* [Task directions]: Copying rule for the data below: pictures stay out, and only the lines from the one with "(Ultra) All Inclusive Spanje" down to the one with "きます。また、病棟内の廊下やトイレ、プレイルームなどには、パステル調", inclusive, are repeated exactly.

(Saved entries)

===============

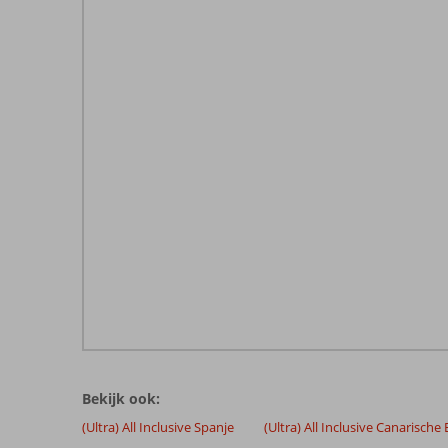
De
beoordelingen
zijn
Bekijk ook:
door
onze
(Ultra) All Inclusive Spanje
(Ultra) All Inclusive Canarische
klanten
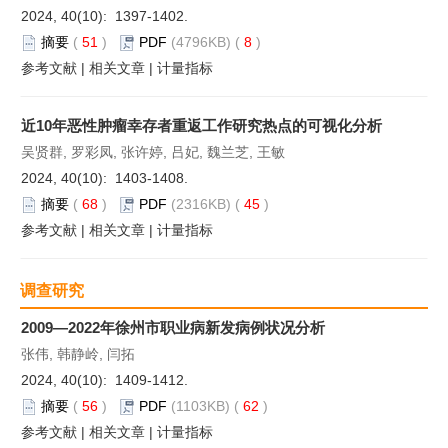
2024, 40(10): 1397-1402.
摘要
(
51
)
PDF
(4796KB) (
8
)
参考文献
|
相关文章
|
计量指标
近10年恶性肿瘤幸存者重返工作研究热点的可视化分析
吴贤群, 罗彩凤, 张许婷, 吕妃, 魏兰芝, 王敏
2024, 40(10): 1403-1408.
摘要
(
68
)
PDF
(2316KB) (
45
)
参考文献
|
相关文章
|
计量指标
调查研究
2009—2022年徐州市职业病新发病例状况分析
张伟, 韩静岭, 闫拓
2024, 40(10): 1409-1412.
摘要
(
56
)
PDF
(1103KB) (
62
)
参考文献
|
相关文章
|
计量指标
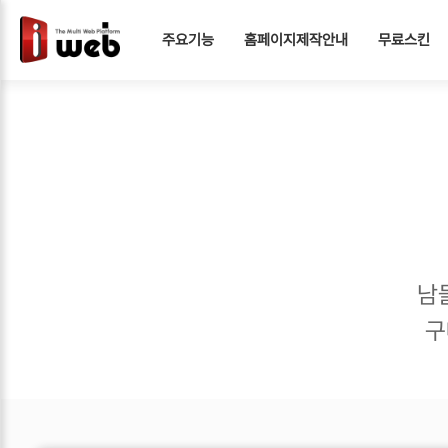
주요기능
홈페이지제작안내
무료스킨
남
구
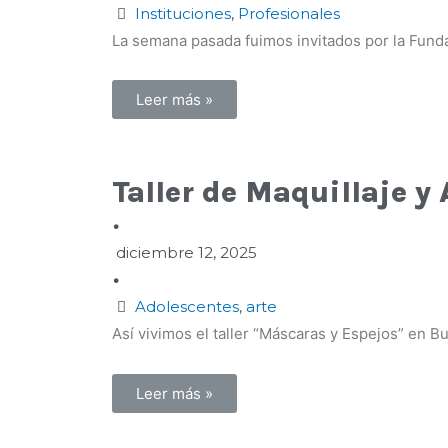
Instituciones
,
Profesionales
La semana pasada fuimos invitados por la Funda
Leer más »
Taller de Maquillaje y
•
diciembre 12, 2025
•
Adolescentes
,
arte
Así vivimos el taller “Máscaras y Espejos” en 
Leer más »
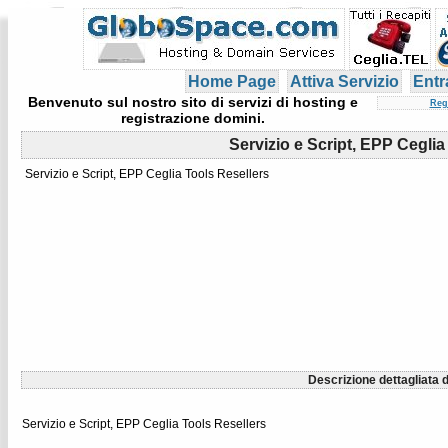
Home Page
Attiva Servizio
Entr
Benvenuto sul nostro sito di servizi di hosting e
Reg
registrazione domini.
Servizio e Script, EPP Ceglia
Servizio e Script, EPP Ceglia Tools Resellers
Descrizione dettagliata d
Servizio e Script, EPP Ceglia Tools Resellers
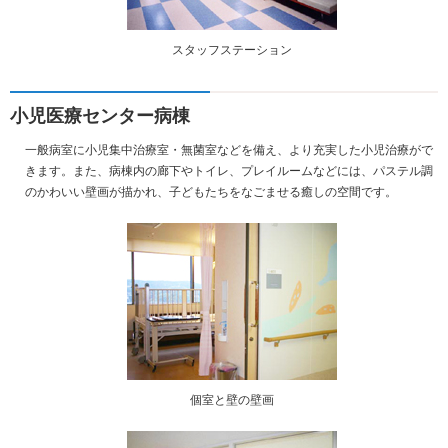
スタッフステーション
小児医療センター病棟
一般病室に小児集中治療室・無菌室などを備え、より充実した小児治療がで
きます。また、病棟内の廊下やトイレ、プレイルームなどには、パステル調
のかわいい壁画が描かれ、子どもたちをなごませる癒しの空間です。
個室と壁の壁画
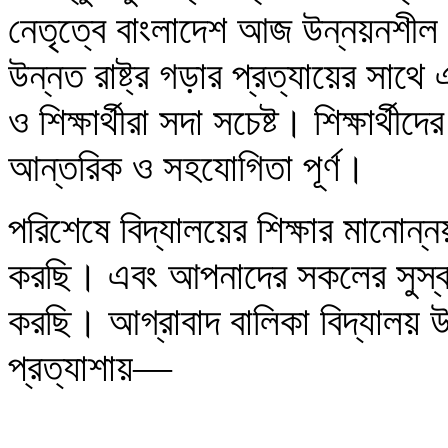
নেতৃত্বে বাংলাদেশ আজ উন্নয়নশীল 
উন্নত রাষ্ট্র গড়ার প্রত্যায়ের সাথে এ
ও শিক্ষার্থীরা সদা সচেষ্ট। শিক্ষার্থ
আন্তরিক ও সহযোগিতা পূর্ণ।
পরিশেষে বিদ্যালয়ের শিক্ষার মানোন্
করছি। এবং আপনাদের সকলের সুস্বাস্থ
করছি। আগ্রাবাদ বালিকা বিদ্যালয় 
প্রত্যাশায়—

===============

* [Solution to the exercise]:
(Ultra) All Inclusive Spanje
(Ultra) All Inclusive Canarische
klanten
2024, 40(10): 1397-1402.
摘要
(
51
)
PDF
(4796KB) (
8
)
参考文献
|
相关文章
|
计量指标
近10年恶性肿瘤幸存者重返工作研究热点的可视化分析
吴贤群, 罗彩凤, 张许婷, 吕妃, 魏兰芝, 王敏
2024, 40(10): 1403-1408.
摘要
(
68
)
PDF
(2316KB) (
45
)
参考文献
|
相关文章
|
计量指标
调查研究
2009—2022年徐州市职业病新发病例状况分析
张伟, 韩静岭, 闫拓
2024, 40(10): 1409-1412.
摘要
(
56
)
PDF
(1103KB) (
62
)
参考文献
|
相关文章
|
计量指标
주요기능
홈페이지제작안내
무료스킨
남
구
Instituciones
,
Profesionales
La semana pasada fuimos invitados por la Funda
Leer más »
Taller de Maquillaje y
•
diciembre 12, 2025
•
Adolescentes
,
arte
Así vivimos el taller “Máscaras y Espejos” en 
Leer más »
Home Page
Attiva Servizio
Entr
Benvenuto sul nostro sito di servizi di hosting e
Reg
registrazione domini.
Servizio e Script, EPP Ceglia
Servizio e Script, EPP Ceglia Tools Resellers
Descrizione dettagliata d
Servizio e Script, EPP Ceglia Tools Resellers
スタッフステーション
小児医療センター病棟
一般病室に小児集中治療室・無菌室などを備え、より充実した小児治療がで
きます。また、病棟内の廊下やトイレ、プレイルームなどには、パステル調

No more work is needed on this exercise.